* **Requirement**
Copy the lines below verbatim, but only from the line containing "Today's Deals@Amazon" through the end of the data.

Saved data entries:
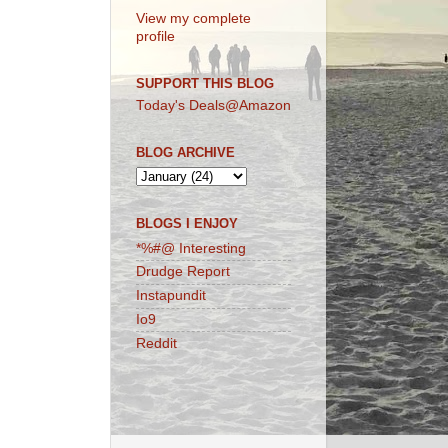
View my complete
profile
SUPPORT THIS BLOG
Today's Deals@Amazon
BLOG ARCHIVE
BLOGS I ENJOY
*%#@ Interesting
Drudge Report
Instapundit
Io9
Reddit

* **Answer below**
Today's Deals@Amazon
BLOG ARCHIVE
BLOGS I ENJOY
*%#@ Interesting
Drudge Report
Instapundit
Io9
Reddit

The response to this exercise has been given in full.